Lizensierte Ausbildung

Brainspotting kann auch Sechsjährigen helfen

Fall 6 – Wie Brainspotting auch Sechsjährigen helfen kann mit schwierigen Lebenserfahrungen besser fertig zu werden – Januar 2023

Kurz nach deren sechstem Geburtstag berichtete die Mutter von Jasmin (Name geändert) von wiederholten Bauchschmerzen und erneutem Einnässen der Tochter. Nachdem die sorgfältige somatische Abklärung nichts ergeben hatte, lag die Vermutung nahe, daß ein Auslöser der Wegzug der Kindergarten-Bezugserzieherin von Jasmin sein könnte.

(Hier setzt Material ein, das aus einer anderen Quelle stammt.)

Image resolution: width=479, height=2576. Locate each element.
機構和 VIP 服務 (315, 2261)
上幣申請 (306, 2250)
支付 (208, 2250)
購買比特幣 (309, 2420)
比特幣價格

Da Jasmin in deren letzter Arbeitswoche erkrankt war, hatte sie sich nicht verabschieden können. Außerdem löste das Ende der Kindergartenzeit Befürchtungen aus. Sie klagte über Angst vor dem „Lärm in der Schule“, denn sie wußte von den älteren Geschwistern, daß in den Klassen deswegen manchmal tatsächlich Lärmschutz-Kopfhörer ausgegeben würden, gleichzeitig schien sie sich aber auch auf das Lernen zu freuen.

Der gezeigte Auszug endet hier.